Discussion in 'ESET NOD32 Antivirus' started by Khakiass, Apr 15, 2011.

Thread Status:
Not open for further replies.
  1. Khakiass

    Khakiass Registered Member

    Joined:
    Apr 2, 2010
    Posts:
    8
    Over the past three days there has been a huge upswing in the number of my users infected by variants of "Win 7 Total Security / Antispyware / etc. 2011." Yesterday alone I dealt with approximately 70.

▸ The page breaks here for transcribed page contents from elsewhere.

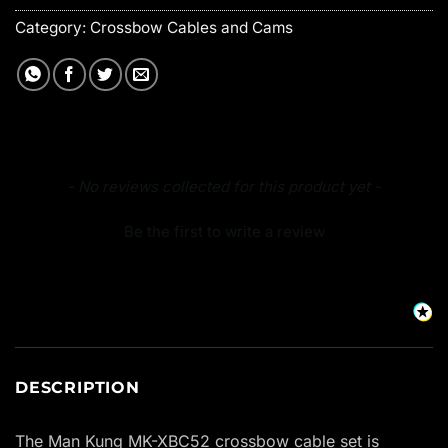
Category:
Crossbow Cables and Cams
New content loaded
- No reviews collected for this product yet -
Be the first to write a review
DESCRIPTION
The Man Kung MK-XBC52 crossbow cable set is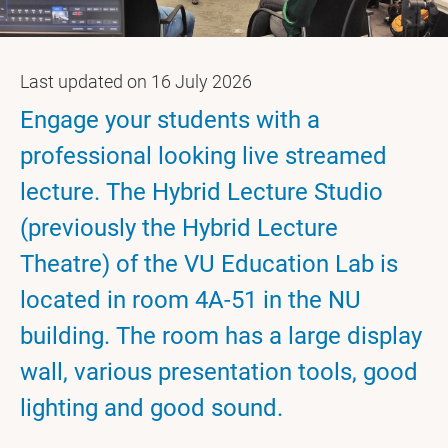
Last updated on 16 July 2026
Engage your students with a
professional looking live streamed
lecture. The Hybrid Lecture Studio
(previously the Hybrid Lecture
Theatre) of the VU Education Lab is
located in room 4A-51 in the NU
building. The room has a large display
wall, various presentation tools, good
lighting and good sound.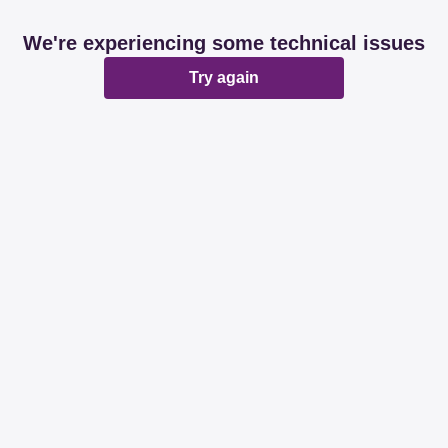
We're experiencing some technical issues
Try again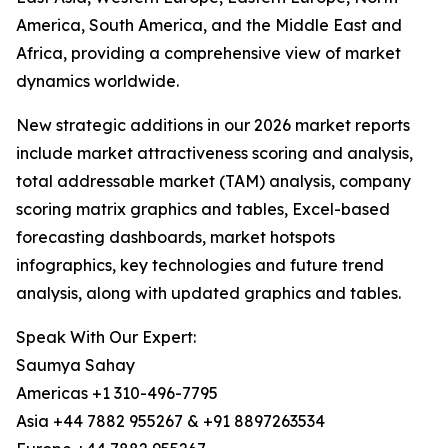
America, South America, and the Middle East and
Africa, providing a comprehensive view of market
dynamics worldwide.
New strategic additions in our 2026 market reports
include market attractiveness scoring and analysis,
total addressable market (TAM) analysis, company
scoring matrix graphics and tables, Excel-based
forecasting dashboards, market hotspots
infographics, key technologies and future trend
analysis, along with updated graphics and tables.
Speak With Our Expert:
Saumya Sahay
Americas +1 310-496-7795
Asia +44 7882 955267 & +91 8897263534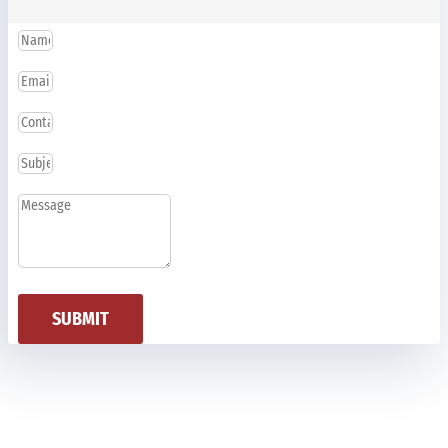
SUBMIT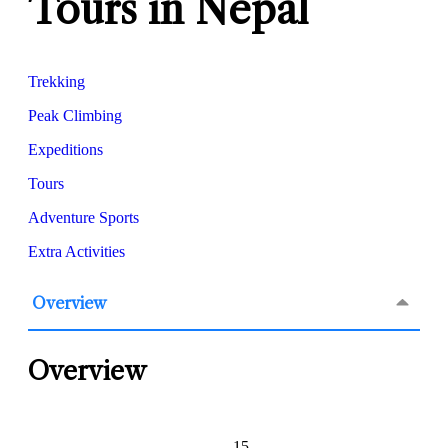
Tours in Nepal
Trekking
Peak Climbing
Expeditions
Tours
Adventure Sports
Extra Activities
Overview
Overview
15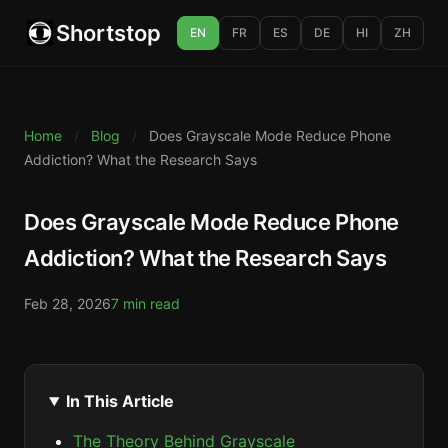
Shortstop
EN
FR
ES
DE
HI
ZH
Home
/
Blog
/
Does Grayscale Mode Reduce Phone
Addiction? What the Research Says
Does Grayscale Mode Reduce Phone
Addiction? What the Research Says
Feb 28, 2026
7 min read
In This Article
The Theory Behind Grayscale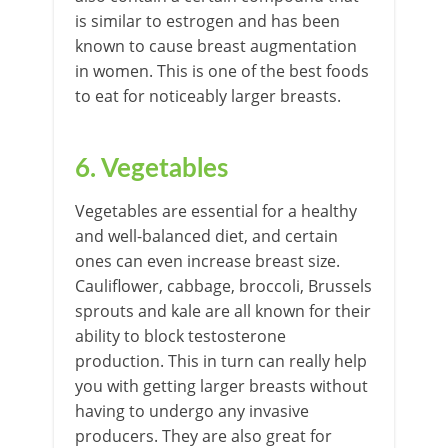
is similar to estrogen and has been
known to cause breast augmentation
in women. This is one of the best foods
to eat for noticeably larger breasts.
6.
Vegetables
Vegetables are essential for a healthy
and well-balanced diet, and certain
ones can even increase breast size.
Cauliflower, cabbage, broccoli, Brussels
sprouts and kale are all known for their
ability to block testosterone
production. This in turn can really help
you with getting larger breasts without
having to undergo any invasive
producers. They are also great for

    The vector appears to have been an injected web advertisement, and unfortunately ESET does not appear to be detecting it presently (not just failing to prevent its install, but when I right-click the malicious .exe and choose to scan it is returned as clean) These are fully up to date Windows 7 Ultimate machines running ESET Nod32 4.2.58.3 and definitions 6045. I was hoping someone could speak to this particular malware, and as to whether an updated def pack will be addressing it. I have submitted multiple samples over the past few days.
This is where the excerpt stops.